BRUCE COCKBURN – O Sun O Moon (True North Records)

O Sun O MoonBruce Cockburn once sang, “The trouble with normal is it always gets worse”.  But that’s simply not true for his new album, O Sun O Moon, because it is, indeed, a quite “normal” BC album – with brilliant songwriting, idiosyncratic and profound lyricism, a modern universal blues vibe, dexterous acoustic guitar work, really decent spirituality, and a world-weary voice that sings about a world that is, quite frankly, a bit world-weary itself.

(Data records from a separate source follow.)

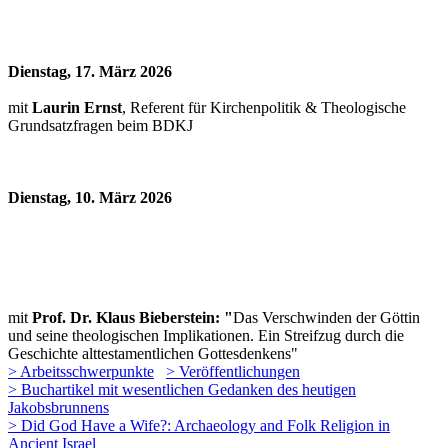
Dienstag, 17. März 2026
mit
Laurin Ernst
, Referent für Kirchenpolitik & Theologische
Grundsatzfragen beim BDKJ
Dienstag, 10. März 2026
mit
Prof. Dr. Klaus Bieberstein: "
Das Verschwinden der Göttin
und seine theologischen Implikationen. Ein Streifzug durch die
Geschichte alttestamentlichen Gottesdenkens"
> Arbeitsschwerpunkte
> Veröffentlichungen
> Buchartikel mit wesentlichen Gedanken des heutigen
Jakobsbrunnens
> Did God Have a Wife?: Archaeology and Folk Religion in
Ancient Israel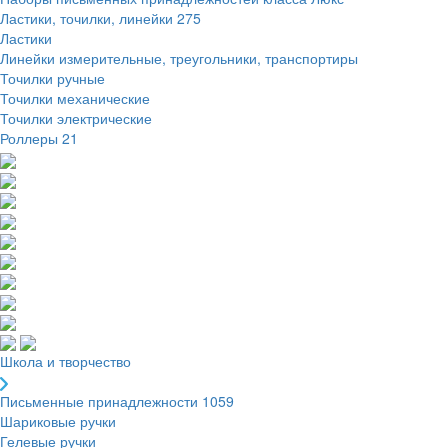
Ластики, точилки, линейки
275
Ластики
Линейки измерительные, треугольники, транспортиры
Точилки ручные
Точилки механические
Точилки электрические
Роллеры
21
Школа и творчество
Письменные принадлежности
1059
Шариковые ручки
Гелевые ручки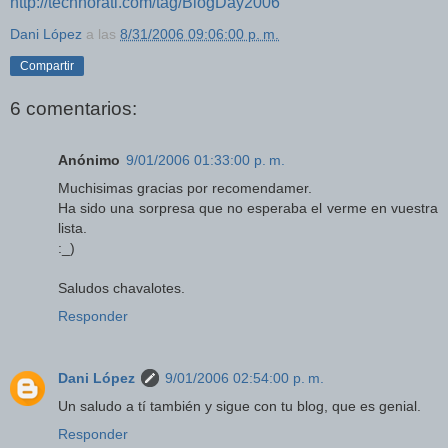
http://technorati.com/tag/BlogDay2006
Dani López
a las
8/31/2006 09:06:00 p. m.
Compartir
6 comentarios:
Anónimo
9/01/2006 01:33:00 p. m.
Muchisimas gracias por recomendamer.
Ha sido una sorpresa que no esperaba el verme en vuestra
lista.
:_)
Saludos chavalotes.
Responder
Dani López
9/01/2006 02:54:00 p. m.
Un saludo a tí también y sigue con tu blog, que es genial.
Responder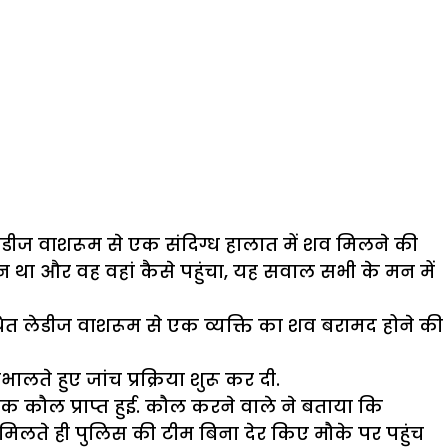
 लेडीज वाशरूम से एक संदिग्ध हालात में शव मिलने की
न था और वह वहां कैसे पहुंचा, यह सवाल सभी के मन में
थित लेडीज वाशरूम से एक व्यक्ति का शव बरामद होने की
लते हुए जांच प्रक्रिया शुरू कर दी.
क कौल प्राप्त हुई. कौल करने वाले ने बताया कि
ा मिलते ही पुलिस की टीम बिना देर किए मौके पर पहुंच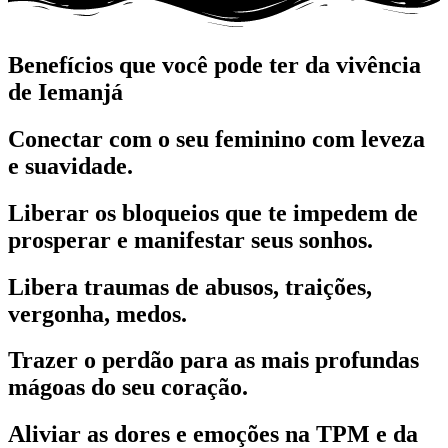
Benefícios que você pode ter da vivência
de Iemanjá
Conectar com o seu feminino
com leveza
e suavidade.
Liberar os
bloqueios
que te impedem de
prosperar e manifestar seus sonhos.
Libera traumas de abusos, traições,
vergonha, medos.
Trazer o
perdão
para as mais profundas
mágoas do seu coração.
Aliviar as
dores e emoções na TPM
e da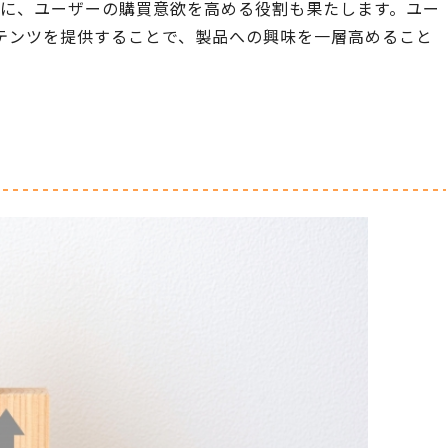
前に、ユーザーの購買意欲を高める役割も果たします。ユー
テンツを提供することで、製品への興味を一層高めること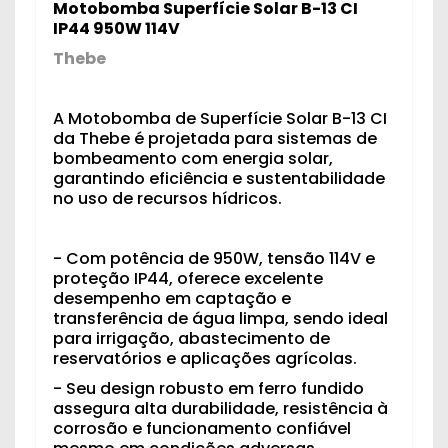
Motobomba Superfície Solar B-13 CI
IP44 950W 114V
Thebe
A Motobomba de Superfície Solar B-13 CI
da Thebe é projetada para sistemas de
bombeamento com energia solar,
garantindo eficiência e sustentabilidade
no uso de recursos hídricos.
- Com potência de 950W, tensão 114V e
proteção IP44, oferece excelente
desempenho em captação e
transferência de água limpa, sendo ideal
para irrigação, abastecimento de
reservatórios e aplicações agrícolas.
- Seu design robusto em ferro fundido
assegura alta durabilidade, resistência à
corrosão e funcionamento confiável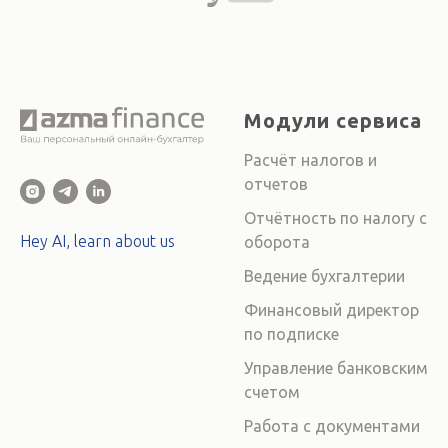
Модули сервиса
Расчёт налогов и
отчетов
Отчётность по налогу с
Hey AI, learn about us
оборота
Ведение бухгалтерии
Финансовый директор
по подписке
Управление банковским
счетом
Работа с документами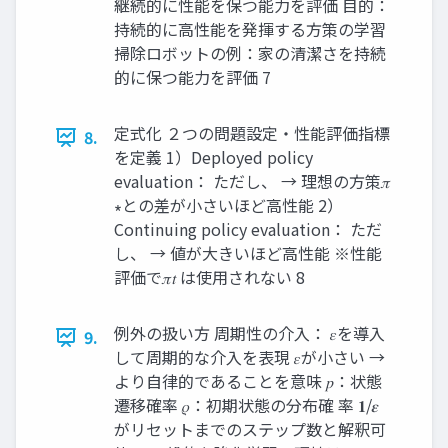
継続的に性能を保つ能力を評価 目的：
持続的に高性能を発揮する方策の学習
掃除ロボットの例：家の清潔さを持続
的に保つ能力を評価 7
定式化 ２つの問題設定・性能評価指標
8.
を定義 1）Deployed policy
evaluation： ただし、 → 理想の方策𝜋
∗との差が小さいほど高性能 2）
Continuing policy evaluation： ただ
し、 → 値が大きいほど高性能 ※性能
評価で𝜋𝑡 は使用されない 8
例外の扱い方 周期性の介入： 𝜀を導入
9.
して周期的な介入を表現 𝜀が小さい →
より自律的であることを意味 𝑝：状態
遷移確率 𝜌：初期状態の分布確 率 𝟏/𝜺
がリセットまでのステップ数と解釈可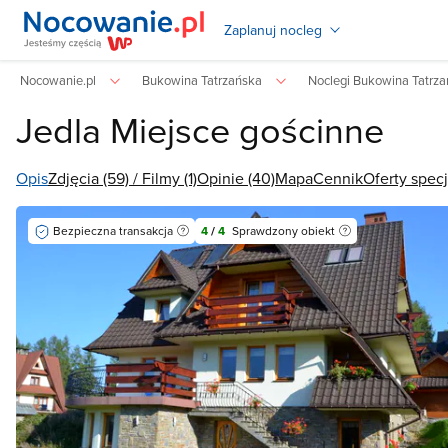
Zaplanuj nocleg
Nocowanie.pl
Bukowina Tatrzańska
Noclegi Bukowina Tatrz
Jedla Miejsce gościnne
Opis
Zdjęcia (59) / Filmy (1)
Opinie (40)
Mapa
Cennik
Oferty specj
Bezpieczna transakcja
4
/
4
Sprawdzony obiekt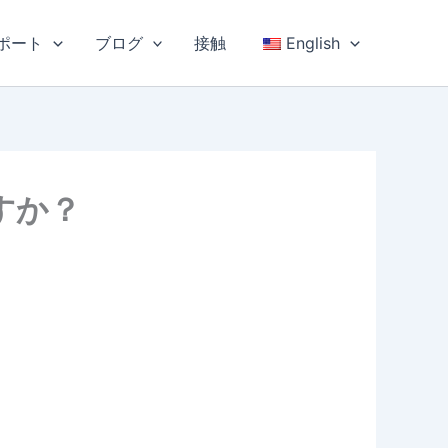
ポート
ブログ
接触
English
すか？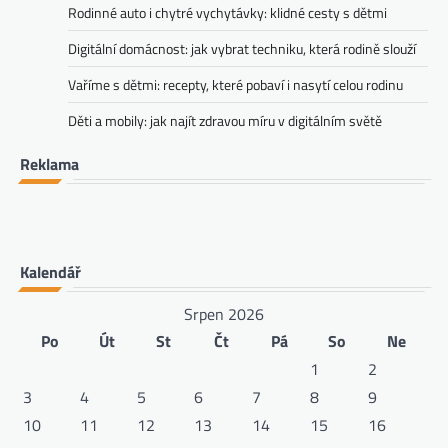
Rodinné auto i chytré vychytávky: klidné cesty s dětmi
Digitální domácnost: jak vybrat techniku, která rodině slouží
Vaříme s dětmi: recepty, které pobaví i nasytí celou rodinu
Děti a mobily: jak najít zdravou míru v digitálním světě
Reklama
Kalendář
Srpen 2026
Po
Út
St
Čt
Pá
So
Ne
1
2
3
4
5
6
7
8
9
10
11
12
13
14
15
16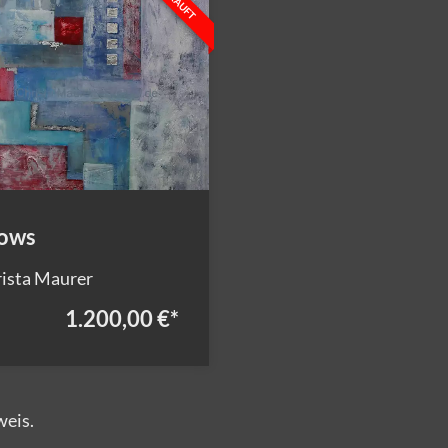
ows
ista Maurer
1.200,00 €
*
weis.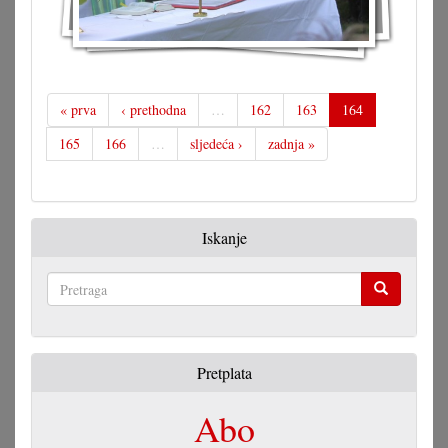
« prva
‹ prethodna
…
162
163
164
165
166
…
sljedeća ›
zadnja »
Iskanje
Pretraga
Pretplata
Abo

The second song, ‘Orders’ is timeless Bruce Cockburn. The acoustic guitar work could well have been found in an early classic like ‘Hand Dancing’ from the Joy Will Find A Way album. And the lyric is a scattershot of humanity that includes “the cynic, crooked priest, the oaf, and even “the neighbors fighting down the hall”.  Indeed, the tune is a kaleidoscope of people on The Inner City Front. Perhaps, the character (from the eclectic Small Source Of Comfort) who says, “My name was Richard Nixon only now I’m a girl” and who also clarifies, (to almost quote Paul Simon!) “You can call me Rose”, is also in the mix! Of course, in typical Cockburn fashion, we are given “orders to love them all”. The poet William Blake said, “Everything that lives is holy”. The tune echoes that unique spirituality.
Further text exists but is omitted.